▶ [Task prompt]
Read through the records. Copy each line that has the word "empathique".

▶ [Input data]

########################################

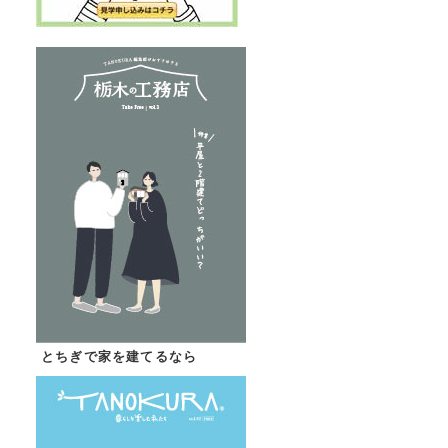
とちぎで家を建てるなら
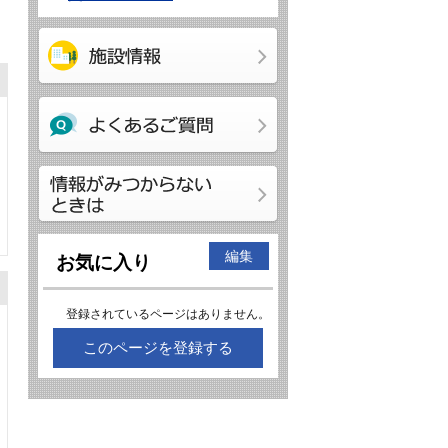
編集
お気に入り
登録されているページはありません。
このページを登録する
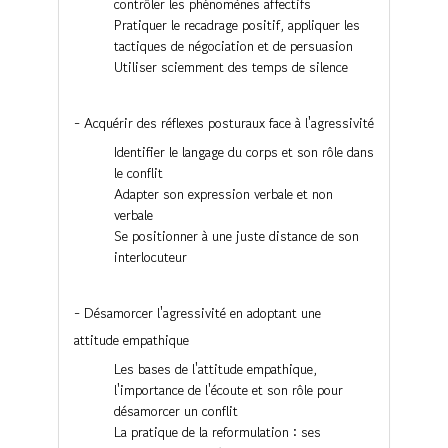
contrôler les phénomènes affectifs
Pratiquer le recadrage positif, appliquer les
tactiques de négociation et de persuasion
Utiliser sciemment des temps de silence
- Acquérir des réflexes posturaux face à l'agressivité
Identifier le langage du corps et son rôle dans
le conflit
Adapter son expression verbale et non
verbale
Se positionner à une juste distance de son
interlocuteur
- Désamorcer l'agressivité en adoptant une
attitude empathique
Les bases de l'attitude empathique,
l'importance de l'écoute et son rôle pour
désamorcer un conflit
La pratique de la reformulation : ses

########################################

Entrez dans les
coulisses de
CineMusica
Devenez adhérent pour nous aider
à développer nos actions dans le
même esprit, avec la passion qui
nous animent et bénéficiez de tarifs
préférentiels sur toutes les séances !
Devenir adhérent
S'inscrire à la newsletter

########################################

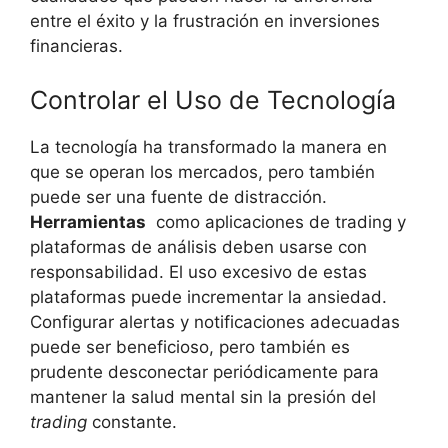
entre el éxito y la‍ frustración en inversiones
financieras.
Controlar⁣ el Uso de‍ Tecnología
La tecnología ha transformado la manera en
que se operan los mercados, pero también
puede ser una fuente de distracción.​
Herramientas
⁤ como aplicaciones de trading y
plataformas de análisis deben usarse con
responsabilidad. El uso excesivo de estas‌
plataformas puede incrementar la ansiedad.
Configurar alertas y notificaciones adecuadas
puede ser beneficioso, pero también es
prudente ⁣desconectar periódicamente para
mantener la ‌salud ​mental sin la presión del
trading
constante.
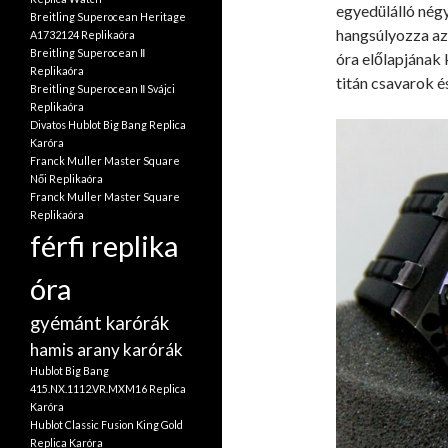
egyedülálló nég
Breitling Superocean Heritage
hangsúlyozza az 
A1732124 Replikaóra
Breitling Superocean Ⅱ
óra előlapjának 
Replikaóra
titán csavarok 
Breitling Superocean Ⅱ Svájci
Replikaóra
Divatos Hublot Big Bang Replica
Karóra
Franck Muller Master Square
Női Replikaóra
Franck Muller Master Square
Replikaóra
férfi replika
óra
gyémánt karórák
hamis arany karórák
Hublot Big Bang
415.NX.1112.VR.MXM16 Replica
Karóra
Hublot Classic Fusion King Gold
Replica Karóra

########################################

▶ [Written response]
attitude empathique
Les bases de l'attitude empathique,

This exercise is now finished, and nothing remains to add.